[Collected data]
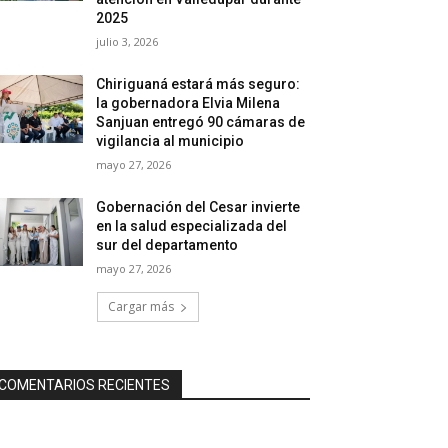
2025
julio 3, 2026
Chiriguaná estará más seguro:
la gobernadora Elvia Milena
Sanjuan entregó 90 cámaras de
vigilancia al municipio
mayo 27, 2026
Gobernación del Cesar invierte
en la salud especializada del
sur del departamento
mayo 27, 2026
Cargar más
COMENTARIOS RECIENTES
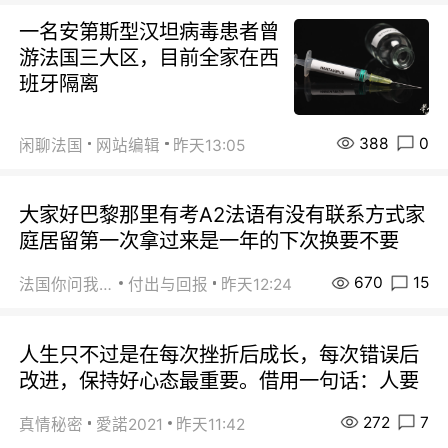
一名安第斯型汉坦病毒患者曾
游法国三大区，目前全家在西
班牙隔离
388
0
闲聊法国
网站编辑
昨天13:05
大家好巴黎那里有考A2法语有没有联系方式家
庭居留第一次拿过来是一年的下次换要不要
670
15
法国你问我答
付出与回报
昨天12:24
人生只不过是在每次挫折后成长，每次错误后
改进，保持好心态最重要。借用一句话：人要
272
7
真情秘密
愛諾2021
昨天11:42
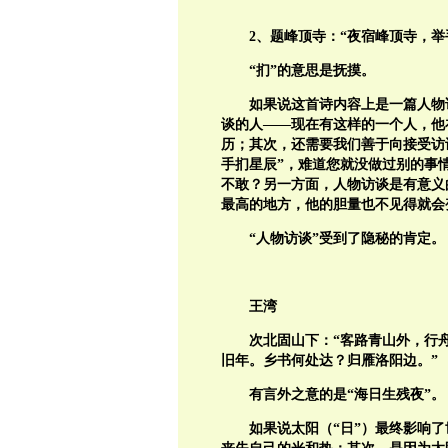
2、题峰顶寺：“夜宿峰顶寺，
“扪”的意思是抚摸。
如果说这首诗内容上是一篇人物
谈的人——现在有这样的一个人，他在
历；其次，还需要我们善于向接受访
手扪星辰”，难道您就没做过别的事
不敢？另一方面，人物访谈是有意义
最高的地方，他的胆量也不见得就会
“人物访谈”受到了隐秘的肯定。
王湾
次北固山下：“客路青山外，行
旧年。乡书何处达？归雁洛阳边。”
有言外之意的是“海日生残夜”。
如果说太阳（“日”）最终影响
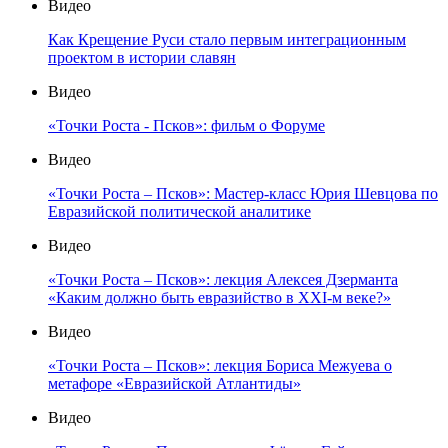
Видео
Как Крещение Руси стало первым интеграционным
проектом в истории славян
Видео
«Точки Роста - Псков»: фильм о Форуме
Видео
«Точки Роста – Псков»: Мастер-класс Юрия Шевцова по
Евразийской политической аналитике
Видео
«Точки Роста – Псков»: лекция Алексея Дзерманта
«Каким должно быть евразийство в XXI-м веке?»
Видео
«Точки Роста – Псков»: лекция Бориса Межуева о
метафоре «Евразийской Атлантиды»
Видео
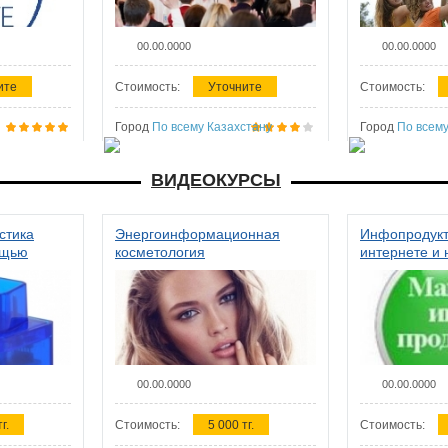
00.00.0000
00.00.0000
ите
Стоимость:
Уточните
Стоимость:
Город
По всему Казахстану
Город
По всему
ВИДЕОКУРСЫ
стика
Энергоинформационная
Инфопродукт
ощью
косметология
интернете и 
00.00.0000
00.00.0000
г.
Стоимость:
5 000 тг.
Стоимость:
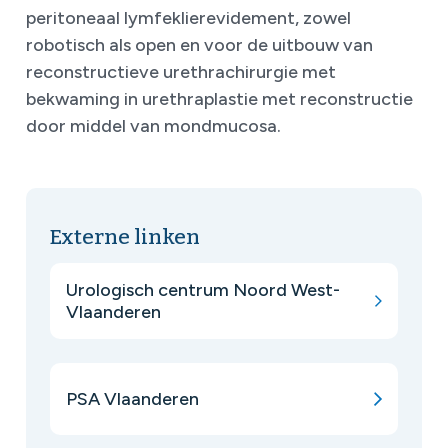
peritoneaal lymfeklierevidement, zowel
robotisch als open en voor de uitbouw van
reconstructieve urethrachirurgie met
bekwaming in urethraplastie met reconstructie
door middel van mondmucosa.
Externe linken
Urologisch centrum Noord West-
Vlaanderen
PSA Vlaanderen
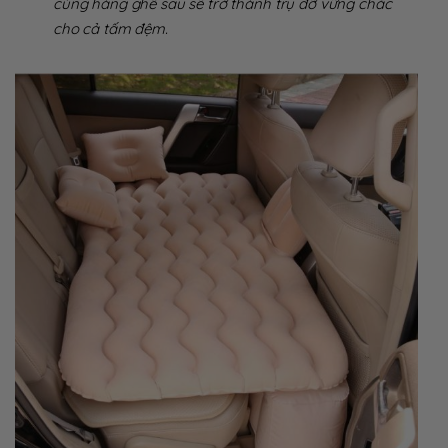
cùng hàng ghế sau sẽ trở thành trụ đỡ vững chắc
cho cả tấm đệm.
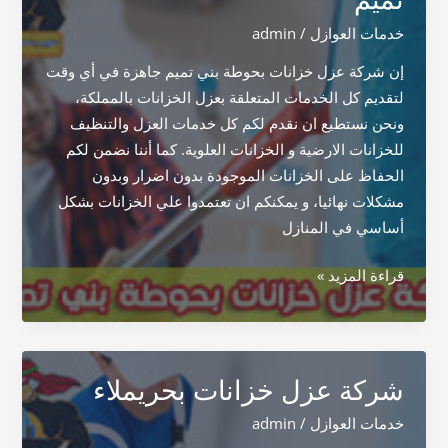
خدمات العوازل
/
admin
إن شركة عزل خزانات بحوطة بني تميم جاهزة في أي وقت
لتقديم كل الخدمات المتعلقة بعزل الخزانات بالمملكة،
ونحن نستطيع ان نقدم لكم كل خدمات العزل والتنظيف
للخزانات الارضية و الخزانات العلوية. كما أننا نضمن لكم
الحفاظ على الخزانات الموجودة بدون اضرار وبدون
مشكلات نهائيا، و يمكنكم ان تعتمدوا علي الخزانات بشكل
أساسي في المنازل
شركة
قراءة المزيد »
عزل
خزانات
بحوطة
بني
شركة عزل خزانات بحريملاء
تميم
خدمات العوازل
/
admin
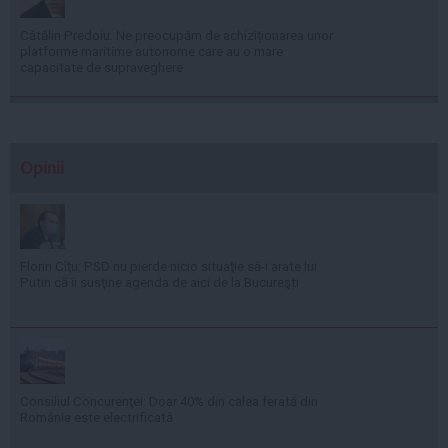
Cătălin Predoiu: Ne preocupăm de achiziționarea unor
platforme maritime autonome care au o mare
capacitate de supraveghere
Opinii
Florin Cîţu: PSD nu pierde nicio situaţie să-i arate lui
Putin că îi susţine agenda de aici de la Bucureşti
Consiliul Concurenţei: Doar 40% din calea ferată din
România este electrificată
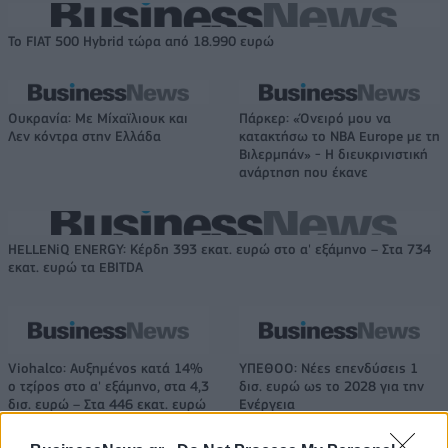
Το FIAT 500 Hybrid τώρα από 18.990 ευρώ
Ουκρανία: Με Μίχαϊλιουκ και
Πάρκερ: «Όνειρό μου να
Λεν κόντρα στην Ελλάδα
κατακτήσω το ΝΒΑ Europe με τη
Βιλερμπάν» - Η διευκρινιστική
ανάρτηση που έκανε
HELLENiQ ENERGY: Κέρδη 393 εκατ. ευρώ στο α' εξάμηνο – Στα 734
εκατ. ευρώ τα EBITDA
Viohalco: Αυξημένος κατά 14%
ΥΠΕΘΟΟ: Νέες επενδύσεις 1
ο τζίρος στο α' εξάμηνο, στα 4,3
δισ. ευρώ ως το 2028 για την
δισ. ευρώ – Στα 446 εκατ. ευρώ
Ενέργεια
τα EBITDA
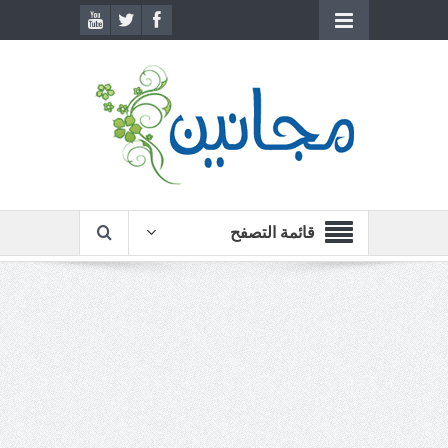
قائمة التصفح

## DIRECTIONS:
In your copy, include no pictures, but set down every record exactly.

## WRITTEN ANSWER:
2025
julio 3, 2026
Chiriguaná estará más seguro:
la gobernadora Elvia Milena
Sanjuan entregó 90 cámaras de
vigilancia al municipio
mayo 27, 2026
Gobernación del Cesar invierte
en la salud especializada del
sur del departamento
mayo 27, 2026
Cargar más
COMENTARIOS RECIENTES
一名安第斯型汉坦病毒患者曾
游法国三大区，目前全家在西
班牙隔离
388
0
闲聊法国
网站编辑
昨天13:05
大家好巴黎那里有考A2法语有没有联系方式家
庭居留第一次拿过来是一年的下次换要不要
670
15
法国你问我答
付出与回报
昨天12:24
人生只不过是在每次挫折后成长，每次错误后
改进，保持好心态最重要。借用一句话：人要
272
7
真情秘密
愛諾2021
昨天11:42
2、题峰顶寺：“夜宿峰顶寺，
“扪”的意思是抚摸。
如果说这首诗内容上是一篇人物
谈的人——现在有这样的一个人，他在
历；其次，还需要我们善于向接受访
手扪星辰”，难道您就没做过别的事
不敢？另一方面，人物访谈是有意义
最高的地方，他的胆量也不见得就会
“人物访谈”受到了隐秘的肯定。
王湾
次北固山下：“客路青山外，行
旧年。乡书何处达？归雁洛阳边。”
有言外之意的是“海日生残夜”。
如果说太阳（“日”）最终影响
Видео
Как Крещение Руси стало первым интеграционным
проектом в истории славян
Видео
«Точки Роста - Псков»: фильм о Форуме
Видео
«Точки Роста – Псков»: Мастер-класс Юрия Шевцова по
Евразийской политической аналитике
Видео
«Точки Роста – Псков»: лекция Алексея Дзерманта
«Каким должно быть евразийство в XXI-м веке?»
Видео
«Точки Роста – Псков»: лекция Бориса Межуева о
метафоре «Евразийской Атлантиды»
Видео
00.00.0000
00.00.0000
ите
Стоимость:
Уточните
Стоимость:
Город
По всему Казахстану
Город
По всему
ВИДЕОКУРСЫ
стика
Энергоинформационная
Инфопродукт
ощью
косметология
интернете и 
00.00.0000
00.00.0000
г.
Стоимость:
5 000 тг.
Стоимость:
peritoneaal lymfeklierevidement, zowel
robotisch als open en voor de uitbouw van
reconstructieve urethrachirurgie met
bekwaming in urethraplastie met reconstructie
door middel van mondmucosa.
Externe linken
Urologisch centrum Noord West-
Vlaanderen
PSA Vlaanderen
cùng hàng ghế sau sẽ trở thành trụ đỡ vững chắc
cho cả tấm đệm.
خدمات العوازل
/
admin
إن شركة عزل خزانات بحوطة بني تميم جاهزة في أي وقت
لتقديم كل الخدمات المتعلقة بعزل الخزانات بالمملكة،
ونحن نستطيع ان نقدم لكم كل خدمات العزل والتنظيف
للخزانات الارضية و الخزانات العلوية. كما أننا نضمن لكم
الحفاظ على الخزانات الموجودة بدون اضرار وبدون
مشكلات نهائيا، و يمكنكم ان تعتمدوا علي الخزانات بشكل
أساسي في المنازل
شركة
قراءة المزيد »
عزل
خزانات
بحوطة
بني
شركة عزل خزانات بحريملاء
تميم
خدمات العوازل
/
admin
Cătălin Predoiu: Ne preocupăm de achiziționarea unor
platforme maritime autonome care au o mare
capacitate de supraveghere
Opinii
Florin Cîţu: PSD nu pierde nicio situaţie să-i arate lui
Putin că îi susţine agenda de aici de la Bucureşti
Consiliul Concurenţei: Doar 40% din calea ferată din
România este electrificată
Το FIAT 500 Hybrid τώρα από 18.990 ευρώ
Ουκρανία: Με Μίχαϊλιουκ και
Πάρκερ: «Όνειρό μου να
Λεν κόντρα στην Ελλάδα
κατακτήσω το ΝΒΑ Europe με τη
Βιλερμπάν» - Η διευκρινιστική
ανάρτηση που έκανε
HELLENiQ ENERGY: Κέρδη 393 εκατ. ευρώ στο α' εξάμηνο – Στα 734
εκατ. ευρώ τα EBITDA
Viohalco: Αυξημένος κατά 14%
ΥΠΕΘΟΟ: Νέες επενδύσεις 1
ο τζίρος στο α' εξάμηνο, στα 4,3
δισ. ευρώ ως το 2028 για την
δισ. ευρώ – Στα 446 εκατ. ευρώ
Ενέργεια
τα EBITDA
قائمة التصفح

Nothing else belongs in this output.